_Directions:_ If "cash" shows up in a line of the material, return that line.

_Records for processing:_
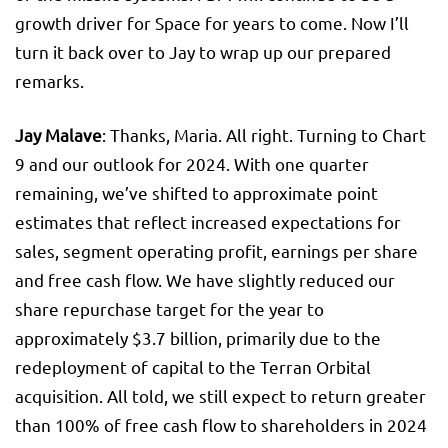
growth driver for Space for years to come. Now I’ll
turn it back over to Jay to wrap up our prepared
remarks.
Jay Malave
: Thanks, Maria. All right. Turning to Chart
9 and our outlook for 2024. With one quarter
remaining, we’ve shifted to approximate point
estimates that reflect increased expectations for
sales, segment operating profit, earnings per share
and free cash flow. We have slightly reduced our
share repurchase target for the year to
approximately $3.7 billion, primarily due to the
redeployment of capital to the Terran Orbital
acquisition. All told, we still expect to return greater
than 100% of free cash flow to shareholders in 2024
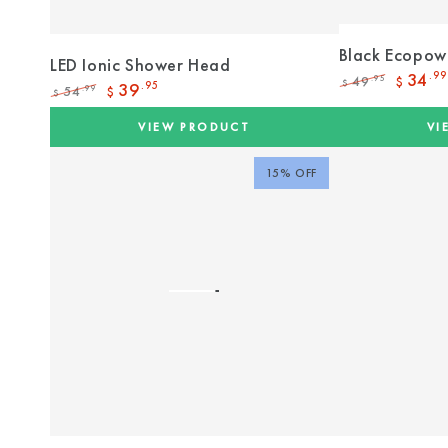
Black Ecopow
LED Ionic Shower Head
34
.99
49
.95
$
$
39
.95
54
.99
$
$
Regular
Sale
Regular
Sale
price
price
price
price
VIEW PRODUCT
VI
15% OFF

* * *

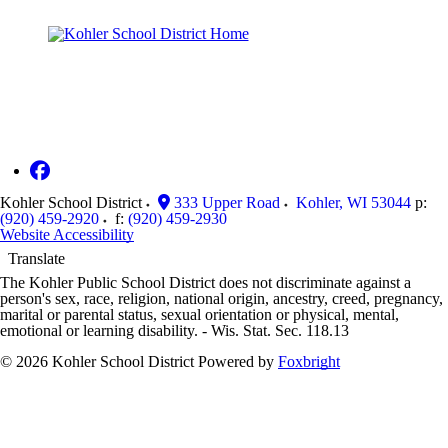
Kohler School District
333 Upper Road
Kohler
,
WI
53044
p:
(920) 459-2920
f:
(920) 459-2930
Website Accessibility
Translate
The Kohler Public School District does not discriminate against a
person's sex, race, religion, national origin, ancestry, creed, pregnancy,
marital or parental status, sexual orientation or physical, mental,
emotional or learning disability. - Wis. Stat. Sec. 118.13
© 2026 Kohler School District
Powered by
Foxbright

_Worked solution:_
and free cash flow. We have slightly reduced our
than 100% of free cash flow to shareholders in 2024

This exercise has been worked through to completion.